Fine-Tuning Techniques for LLMs
Fine-tuning techniques can be grouped along a few axes: what you optimize (full weights vs. small additions), what signal you train on (labels, instructions, preferences, rewards), and how the data is generated (human, synthetic, AI-judged).
Full Fine-Tuning (FFT)
Update every parameter in the model on a target dataset. Highest capacity, but expensive in memory and prone to catastrophic forgetting. Mostly reserved for smaller models or when you have lots of high-quality data and compute.
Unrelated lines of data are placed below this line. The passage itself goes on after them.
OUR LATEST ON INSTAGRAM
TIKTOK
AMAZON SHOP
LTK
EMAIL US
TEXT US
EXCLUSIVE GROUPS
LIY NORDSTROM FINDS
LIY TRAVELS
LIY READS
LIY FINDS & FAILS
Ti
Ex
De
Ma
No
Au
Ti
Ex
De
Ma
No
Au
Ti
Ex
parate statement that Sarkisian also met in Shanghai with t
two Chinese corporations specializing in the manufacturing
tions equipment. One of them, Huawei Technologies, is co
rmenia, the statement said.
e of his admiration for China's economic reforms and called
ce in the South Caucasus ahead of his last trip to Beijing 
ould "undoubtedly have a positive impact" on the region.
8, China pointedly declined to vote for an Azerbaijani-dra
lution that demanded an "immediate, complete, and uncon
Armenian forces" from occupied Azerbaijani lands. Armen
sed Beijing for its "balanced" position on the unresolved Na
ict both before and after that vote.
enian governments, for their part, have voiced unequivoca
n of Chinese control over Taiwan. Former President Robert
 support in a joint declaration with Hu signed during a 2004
Supervised Fine-Tuning (SFT) / Instruction Tuning
Train on (prompt, ideal_response) pairs with standard cross-entropy. “Instruction tuning” is just SFT where the dataset is a mix of tasks phrased as instructions (FLAN, Alpaca, etc.). This is almost always step one in the post-training pipeline before any preference work.
Continued Pretraining / Domain-Adaptive Pretraining
Same objective as pretraining (next-token prediction) but on a domain corpus — code, legal, medical, your company’s docs. Done before SFT when you need to inject knowledge rather than behavior.
Parameter-Efficient Fine-Tuning (PEFT)
Freeze the base model, train a small number of new or selected parameters. The dominant family in practice:
- LoRA — inject trainable low-rank matrices
AandBsuch thatΔW = BAis added to frozen weights. Trains <1% of parameters with near-FFT quality. - QLoRA — load the base in 4-bit (NF4) and train LoRA adapters on top. Lets you fine-tune 65B+ models on a single GPU.
- DoRA (Weight-Decomposed LoRA) — decomposes weights into magnitude and direction, applies LoRA only to direction. Closes more of the gap to FFT.
- Adapters (Houlsby, Pfeiffer) — small bottleneck MLPs inserted between transformer layers. Predates LoRA; LoRA mostly replaced it because it adds no inference latency.
- Prefix Tuning — prepend trainable vectors to the keys/values at every layer.
- Prompt Tuning / Soft Prompts — only learn embeddings prepended to the input; cheapest, weakest.
- P-Tuning v2 — prefix tuning generalized across all layers, competitive with FFT on many tasks.
- IA³ — learn three vectors per layer that rescale keys, values, and FFN activations. Even fewer parameters than LoRA.
- BitFit — train only the bias terms. Surprisingly decent baseline.
Preference / Alignment Fine-Tuning
After SFT, you align the model to preferences over responses:
- RLHF (PPO) — train a reward model on human-ranked pairs, then use PPO to maximize that reward with a KL penalty against the SFT model. The original ChatGPT recipe. Complex, unstable, expensive.
- DPO (Direct Preference Optimization) — skips the reward model entirely; derives a closed-form loss directly on preference pairs. Much simpler and now the default for most open-source alignment.
- IPO, KTO, ORPO, SimPO — variants that fix specific DPO failure modes (overfitting, needing paired data, requiring a separate SFT stage, etc.). ORPO is notable for combining SFT and preference learning into one stage.
- GRPO (Group Relative Policy Optimization) — drops the value/critic network of PPO; instead samples a group of completions per prompt and uses their relative rewards as advantages. Used in DeepSeek-R1. Memory-efficient and works well when you have a verifiable reward signal.
- RLAIF / Constitutional AI — same loop as RLHF, but preferences come from an AI judge guided by a written constitution rather than human labelers.
Reasoning / Verifiable-Reward Fine-Tuning
The newer branch (DeepSeek-R1, OpenAI o-series style). Use RL (often GRPO) with rule-based, verifiable rewards — does the math answer match? does the code pass the tests? — to elicit long chain-of-thought without needing a learned reward model. Can be combined with distilling the resulting reasoning traces into smaller models.
Knowledge Distillation
Train a student to match a teacher’s outputs. In modern LLM practice this usually means SFT on the teacher’s generated responses (and increasingly its reasoning traces), rather than the original logit-matching formulation. The DeepSeek-R1 distilled variants are the canonical recent example.
Multi-task and Mixture Fine-Tuning
Train on a mixture of tasks/datasets simultaneously, often with task-specific prompt templates. T0, FLAN-T5, and most modern instruction-tuned models do this. Helps generalization but requires careful data balancing.
Typical Modern Recipe
For a chat model: pretraining → continued pretraining (optional) → SFT → DPO (or RLHF, or GRPO if reasoning-focused), with LoRA/QLoRA used at any stage where you want to save compute.